Soundstream’s first commercially released recording (popular music on the Orinda label) in 1978 was a month shy of the world’s first digitally recorded commercial release, Ry Cooder's "Bop till You Drop". For the ensuing three years, 50% of all classical music recorded digitally used Soundstream equipment. In 1980 the album E=MC² produced and composed by Giorgio Moroder and Harold Faltermeyer describes itself as the first electronic live-to-digital album, recorded by Soundstream.

Unlike its competitors, Soundstream's analog circuitry was transformerless, permitting a frequency response to 0Hz (DC). This accounted for the ‘bass drum heard round the world’ review of the 1978 Telarc recording of Frederick Fennell: The Cleveland Symphonic Winds.

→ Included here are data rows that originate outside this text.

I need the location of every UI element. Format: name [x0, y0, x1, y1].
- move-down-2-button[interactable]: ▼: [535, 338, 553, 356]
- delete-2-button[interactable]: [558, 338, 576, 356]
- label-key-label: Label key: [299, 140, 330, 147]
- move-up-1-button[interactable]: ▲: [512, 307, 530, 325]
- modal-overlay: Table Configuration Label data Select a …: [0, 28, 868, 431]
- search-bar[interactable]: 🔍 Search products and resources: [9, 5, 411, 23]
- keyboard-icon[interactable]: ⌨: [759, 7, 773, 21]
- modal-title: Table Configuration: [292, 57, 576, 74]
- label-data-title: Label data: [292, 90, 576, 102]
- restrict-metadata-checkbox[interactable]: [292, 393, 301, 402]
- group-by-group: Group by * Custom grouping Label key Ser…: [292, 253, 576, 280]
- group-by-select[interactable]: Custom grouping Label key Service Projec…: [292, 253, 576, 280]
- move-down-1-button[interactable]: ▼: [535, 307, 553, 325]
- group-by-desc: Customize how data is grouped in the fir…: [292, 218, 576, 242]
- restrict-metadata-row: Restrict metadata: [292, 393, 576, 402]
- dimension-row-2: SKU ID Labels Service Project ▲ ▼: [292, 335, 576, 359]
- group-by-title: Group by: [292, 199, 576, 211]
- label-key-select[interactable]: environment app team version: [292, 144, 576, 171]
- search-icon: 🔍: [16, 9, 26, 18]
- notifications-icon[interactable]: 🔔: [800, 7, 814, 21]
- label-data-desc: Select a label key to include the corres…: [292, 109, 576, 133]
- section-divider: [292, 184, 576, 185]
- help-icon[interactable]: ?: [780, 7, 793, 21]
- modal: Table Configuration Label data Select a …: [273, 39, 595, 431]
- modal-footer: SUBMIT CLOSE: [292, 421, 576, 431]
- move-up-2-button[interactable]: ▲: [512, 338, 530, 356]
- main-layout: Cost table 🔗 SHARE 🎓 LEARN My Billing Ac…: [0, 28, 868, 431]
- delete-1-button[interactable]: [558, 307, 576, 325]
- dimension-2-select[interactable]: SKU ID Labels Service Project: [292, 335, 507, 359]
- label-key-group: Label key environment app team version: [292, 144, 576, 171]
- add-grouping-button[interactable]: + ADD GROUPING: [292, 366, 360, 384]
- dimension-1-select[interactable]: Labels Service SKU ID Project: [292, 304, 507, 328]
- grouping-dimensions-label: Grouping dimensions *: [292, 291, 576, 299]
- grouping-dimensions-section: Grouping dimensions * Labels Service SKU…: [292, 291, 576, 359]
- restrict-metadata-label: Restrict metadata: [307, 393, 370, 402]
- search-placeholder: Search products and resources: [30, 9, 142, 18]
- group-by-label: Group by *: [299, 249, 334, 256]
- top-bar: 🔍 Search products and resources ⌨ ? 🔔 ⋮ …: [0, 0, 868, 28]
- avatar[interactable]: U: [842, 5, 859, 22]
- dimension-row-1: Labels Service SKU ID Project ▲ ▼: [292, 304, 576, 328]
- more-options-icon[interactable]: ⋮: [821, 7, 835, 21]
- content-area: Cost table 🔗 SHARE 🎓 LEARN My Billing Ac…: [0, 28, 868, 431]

Soundstream collaborated with Telarc for several years, producing legendary symphonic recordings; the earliest ones are chronicled in Renner. The care with which Telarc selected and used its microphones and audio console, combined with the Soundstream recorder, created a gold standard for audiophile recording. Telarc has re-released many of its original Soundstream recordings in SACD format, with a DSD-equivalent sampling rate of 50 kHz.

Soundstream recordings made before the advent of the CD were released as high-quality vinyl LP albums. Despite analog playback, many of these releases were sufficiently impressive to gain an early acceptance for digital audio. The recording industry’s transition to digital was further facilitated by the many demonstrations given by Dr. Stockham, whose articulate explanations of digital audio theory and practice were renowned.

In 1980, Digital Recording Corporation (DRC) acquired Soundstream. DRC attempted to develop a home digital player that would use a photographically reproducible ‘optical card’ as opposed to the mechanically pressed CD. This effort was eclipsed by the rise of the CD, leading to the company’s demise in 1985.